Bickers, the get-out-the-vote guru who was credited with helping former Mayor Kasim Reed win his first term in the Atlanta mayor’s office in 2009, was convicted in March on nine of 12 charges from a federal indictment connected to the investigation, including conspiracy to commit bribery, money laundering, wire fraud and filing false tax returns.
U.S. District Court Judge Steve C. Jones, who oversaw the trial, sentenced Bickers to 14 years in prison in September. Her attorneys have said they plan to appeal her conviction.
Bickers, 56, has been on house arrest since that conviction and is expected to report to FCI Marianna at noon Tuesday. The facility is a medium security prison, according to the Federal Bureau of Prisons website, with just over 1,200 inmates. It is in Marianna, Florida, the seat of Jackson County, Florida.
The prison — which also includes a nearby minimum-security camp — is about 66 miles west of Tallahassee, Florida’s capitol. There have been a couple of escapes from the facility in the past few years, including an escape reported in October.
Caren Morrison, an associate law professor at Georgia State University and a former federal prosecutor, said federal prisons have a better reputation than their state counterparts, but Bickers has still lost her freedom.

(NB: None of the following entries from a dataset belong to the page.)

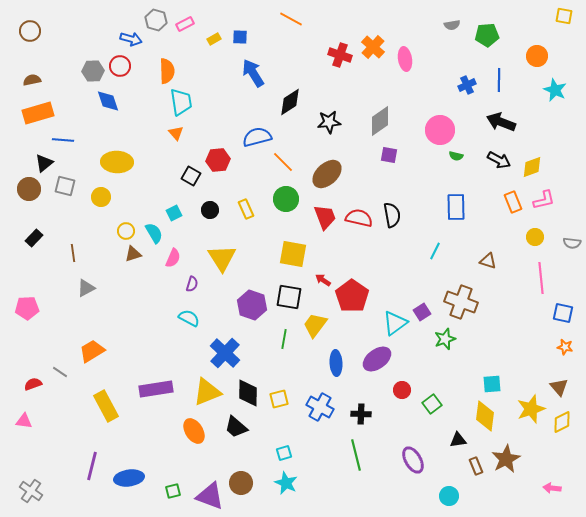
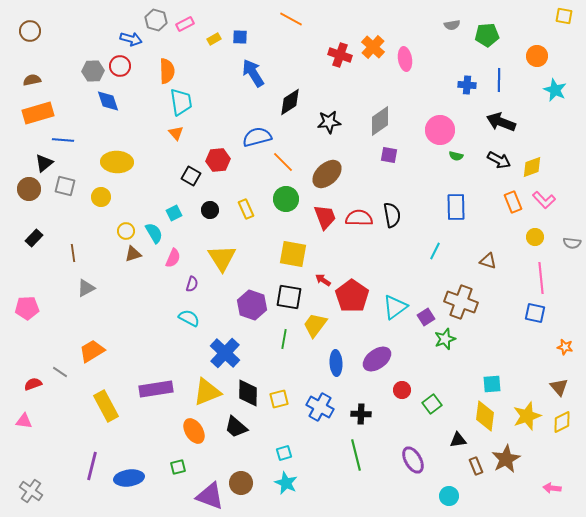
blue cross at (467, 85): rotated 30 degrees clockwise
pink L-shape at (544, 200): rotated 60 degrees clockwise
red semicircle at (359, 218): rotated 12 degrees counterclockwise
purple square at (422, 312): moved 4 px right, 5 px down
blue square at (563, 313): moved 28 px left
cyan triangle at (395, 323): moved 16 px up
yellow star at (531, 409): moved 4 px left, 7 px down
green square at (173, 491): moved 5 px right, 24 px up
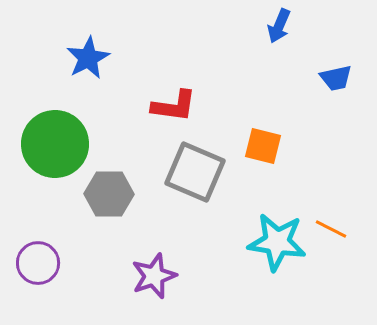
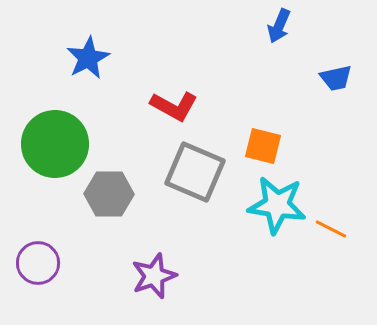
red L-shape: rotated 21 degrees clockwise
cyan star: moved 37 px up
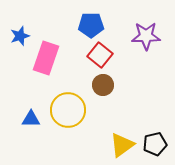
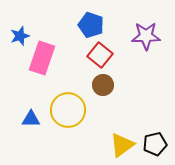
blue pentagon: rotated 20 degrees clockwise
pink rectangle: moved 4 px left
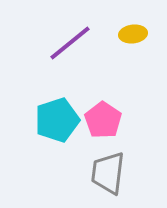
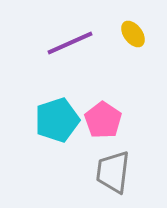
yellow ellipse: rotated 60 degrees clockwise
purple line: rotated 15 degrees clockwise
gray trapezoid: moved 5 px right, 1 px up
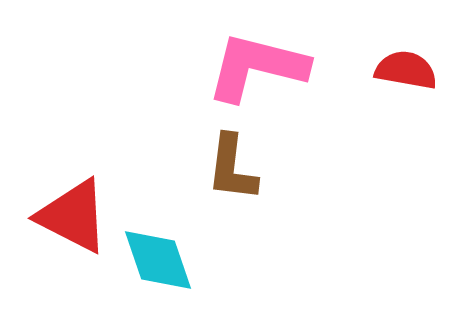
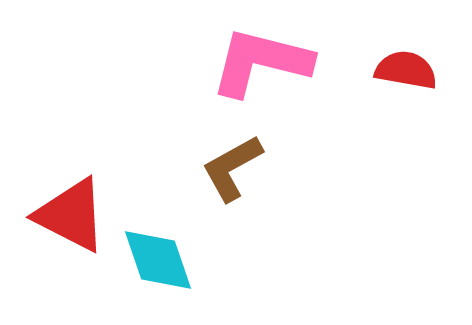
pink L-shape: moved 4 px right, 5 px up
brown L-shape: rotated 54 degrees clockwise
red triangle: moved 2 px left, 1 px up
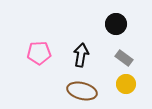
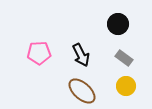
black circle: moved 2 px right
black arrow: rotated 145 degrees clockwise
yellow circle: moved 2 px down
brown ellipse: rotated 28 degrees clockwise
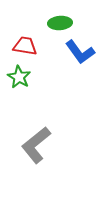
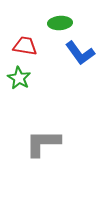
blue L-shape: moved 1 px down
green star: moved 1 px down
gray L-shape: moved 7 px right, 2 px up; rotated 39 degrees clockwise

“Prison is prison,” Morrison said, noting that there are state prisons that are well run, too. “None of that is going to be that great.
“The stereotype is that the federal prisons are better run, cleaner, more secure, less rampant crime. But there still is going to be crime and danger and unpleasant conditions for prisoners regardless.”
During services streamed on Facebook from her church Sunday, Bickers, pastor of Emmanuel Baptist Church in southeast Atlanta, appeared to be in good spirits. Wearing green camouflage pants and matching vest over a green shirt with white piping, Bickers sang with the church choir, prayed with the congregation and preached.
“Somebody asked me last night, ‘You know, how is it that you haven’t lost your mind?’ I said I did, I lost it a long time ago when I took on the mind of Christ,” she told the congregation.
In the indictment of Bickers, prosecutors alleged she steered some $17 million in sidewalk, bridge work and snow removal contracts to contractors Elvin “E.R.” Mitchell Jr. and Charles P. Richards Jr., who previously pleaded guilty and testified against Bickers.
Bickers received some $2 million in bribes in return, using her connections and influence before and after she left City Hall as well as bribing other officials in the process.
“Today a federal jury found that Mitzi Bickers conspired to use her influence as a high-ranking City of Atlanta official to steer lucrative city contracts to those willing to pay bribes,” U.S. Attorney Kurt Erskine said in a statement after her conviction. “The illicit arrangement netted millions of dollars for Bickers and the city contractors willing to pay to play.”